Article Text

Protocol
Timing of evidence-based non-surgical interventions as part of multimodal treatment guidelines for the management of cervical radiculopathy: a Delphi study protocol
  1. Erik Thoomes1,2,
  2. Marloes Thoomes-de Graaf2,
  3. Joshua Cleland3,
  4. Alessio Gallina1,
  5. Deborah Falla1
  1. 1School of Sport, Exercise and Rehabilitation Sciences, University of Birmingham, Birmingham, UK
  2. 2Research Department, Fysio-Experts, Hazerswoude Rijndijk, Netherlands
  3. 3Doctor of Physical Therapy Program, Department of Public Health and Community Medicine, Tufts University School of Medicine, Boston, Massachusetts, USA
  1. Correspondence to Erik Thoomes; ejt979{at}student.bham.ac.uk

Abstract

Introduction Cervical radiculopathy (CR) is a clinical condition whereby motor, reflex and/or sensory changes such as radicular pain, paraesthaesia or numbness can exist. Conservative management is a preferred first treatment option as the risk–benefit ratio for surgery is less favourable.
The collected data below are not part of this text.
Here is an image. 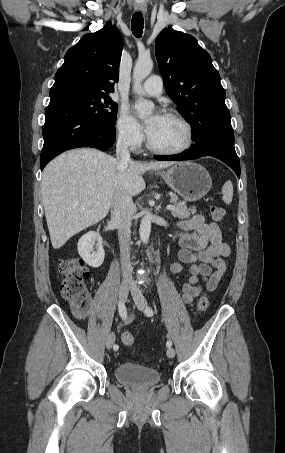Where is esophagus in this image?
<instances>
[{
    "label": "esophagus",
    "instance_id": "obj_1",
    "mask_svg": "<svg viewBox=\"0 0 285 453\" xmlns=\"http://www.w3.org/2000/svg\"><path fill=\"white\" fill-rule=\"evenodd\" d=\"M134 7H135L136 11L146 13L147 8H146V4L144 2H136Z\"/></svg>",
    "mask_w": 285,
    "mask_h": 453
}]
</instances>
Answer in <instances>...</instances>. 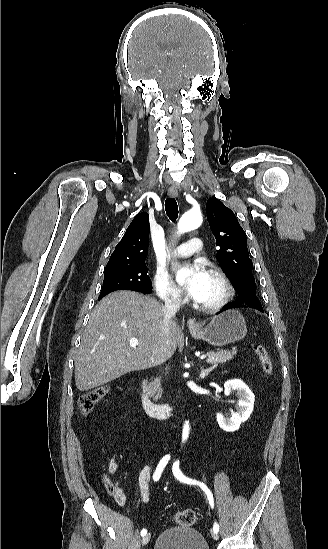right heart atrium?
I'll list each match as a JSON object with an SVG mask.
<instances>
[{"label":"right heart atrium","instance_id":"right-heart-atrium-1","mask_svg":"<svg viewBox=\"0 0 328 549\" xmlns=\"http://www.w3.org/2000/svg\"><path fill=\"white\" fill-rule=\"evenodd\" d=\"M153 287L163 303H183V299L174 287L169 274L157 265L153 276Z\"/></svg>","mask_w":328,"mask_h":549}]
</instances>
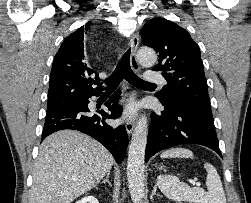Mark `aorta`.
Instances as JSON below:
<instances>
[{"label":"aorta","instance_id":"762f6f07","mask_svg":"<svg viewBox=\"0 0 251 203\" xmlns=\"http://www.w3.org/2000/svg\"><path fill=\"white\" fill-rule=\"evenodd\" d=\"M144 66H152L157 60L156 52L151 48H141L137 54ZM148 120L142 115L132 134L127 159V182L133 203H141L144 197V160L147 144Z\"/></svg>","mask_w":251,"mask_h":203}]
</instances>
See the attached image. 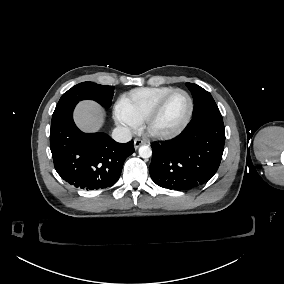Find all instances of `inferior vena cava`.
<instances>
[{
    "label": "inferior vena cava",
    "mask_w": 284,
    "mask_h": 284,
    "mask_svg": "<svg viewBox=\"0 0 284 284\" xmlns=\"http://www.w3.org/2000/svg\"><path fill=\"white\" fill-rule=\"evenodd\" d=\"M112 138L120 143H126L132 139V133L126 127H116L112 132Z\"/></svg>",
    "instance_id": "obj_1"
}]
</instances>
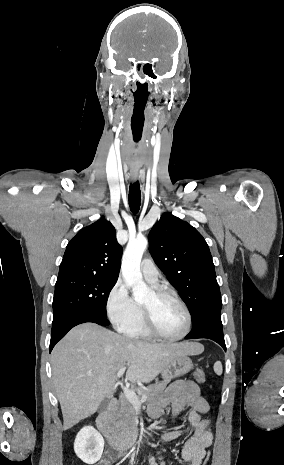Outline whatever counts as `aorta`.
I'll return each instance as SVG.
<instances>
[{
	"mask_svg": "<svg viewBox=\"0 0 284 465\" xmlns=\"http://www.w3.org/2000/svg\"><path fill=\"white\" fill-rule=\"evenodd\" d=\"M147 244V238L142 235L129 240L121 265L123 278L126 284L132 288L135 301L139 303L144 302L151 295L140 271V262Z\"/></svg>",
	"mask_w": 284,
	"mask_h": 465,
	"instance_id": "762f6f07",
	"label": "aorta"
}]
</instances>
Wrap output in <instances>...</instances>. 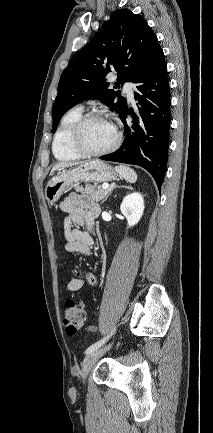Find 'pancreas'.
<instances>
[{"mask_svg": "<svg viewBox=\"0 0 213 433\" xmlns=\"http://www.w3.org/2000/svg\"><path fill=\"white\" fill-rule=\"evenodd\" d=\"M75 190L81 194L89 195L96 202H99L106 196V190L97 184H88L85 186V188L76 185Z\"/></svg>", "mask_w": 213, "mask_h": 433, "instance_id": "cf45deb5", "label": "pancreas"}]
</instances>
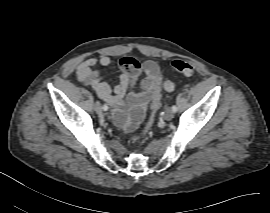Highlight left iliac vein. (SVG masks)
Returning <instances> with one entry per match:
<instances>
[{"label":"left iliac vein","instance_id":"4c4485c4","mask_svg":"<svg viewBox=\"0 0 270 213\" xmlns=\"http://www.w3.org/2000/svg\"><path fill=\"white\" fill-rule=\"evenodd\" d=\"M173 117H174L173 111L170 108H167L164 111V119L167 120V121H170V120L173 119Z\"/></svg>","mask_w":270,"mask_h":213}]
</instances>
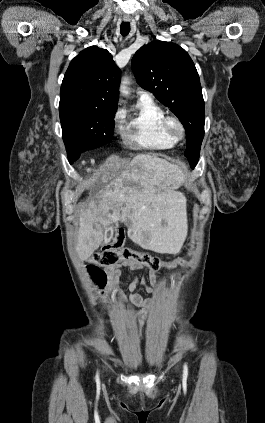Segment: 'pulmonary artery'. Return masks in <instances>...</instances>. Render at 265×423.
<instances>
[{"label": "pulmonary artery", "mask_w": 265, "mask_h": 423, "mask_svg": "<svg viewBox=\"0 0 265 423\" xmlns=\"http://www.w3.org/2000/svg\"><path fill=\"white\" fill-rule=\"evenodd\" d=\"M140 99H143V100H151L152 99V95L150 93H148V92H141Z\"/></svg>", "instance_id": "e3ab8cb5"}]
</instances>
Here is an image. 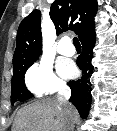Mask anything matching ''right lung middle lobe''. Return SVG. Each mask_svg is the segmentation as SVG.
Returning a JSON list of instances; mask_svg holds the SVG:
<instances>
[{"mask_svg":"<svg viewBox=\"0 0 117 131\" xmlns=\"http://www.w3.org/2000/svg\"><path fill=\"white\" fill-rule=\"evenodd\" d=\"M31 65L32 64L23 65L13 69V77L11 81L12 104L16 101H25L33 96L32 93L27 90L24 83L25 72Z\"/></svg>","mask_w":117,"mask_h":131,"instance_id":"right-lung-middle-lobe-1","label":"right lung middle lobe"}]
</instances>
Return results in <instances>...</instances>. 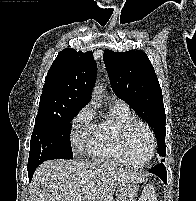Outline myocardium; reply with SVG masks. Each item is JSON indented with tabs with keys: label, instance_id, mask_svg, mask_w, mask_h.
<instances>
[{
	"label": "myocardium",
	"instance_id": "obj_1",
	"mask_svg": "<svg viewBox=\"0 0 196 201\" xmlns=\"http://www.w3.org/2000/svg\"><path fill=\"white\" fill-rule=\"evenodd\" d=\"M136 126L143 127L148 132L149 137H150V141H151L150 155H149L148 159L141 164L133 163L131 161L130 152H129V136H130L131 131ZM121 145H122V150L124 152V155L127 159L128 164L133 166V167H139V168L147 166L152 161V159L154 158L156 150H157V140H156V136H155L153 129L151 128V126L148 123H146L145 121L140 120V119H134V120L128 122L123 127L122 133H121Z\"/></svg>",
	"mask_w": 196,
	"mask_h": 201
}]
</instances>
Systematic reviews and treatment guidelines gather evidence on the effectiveness of non-surgical management of patients with CR from randomised controlled trials, which do not consider the natural course of recovery to modify the management strategy accordingly. The aim of this study is to establish consensus on effective non-surgical treatment modalities for patients in different stages (acute, subacute and chronic) of CR, using the Delphi method approach.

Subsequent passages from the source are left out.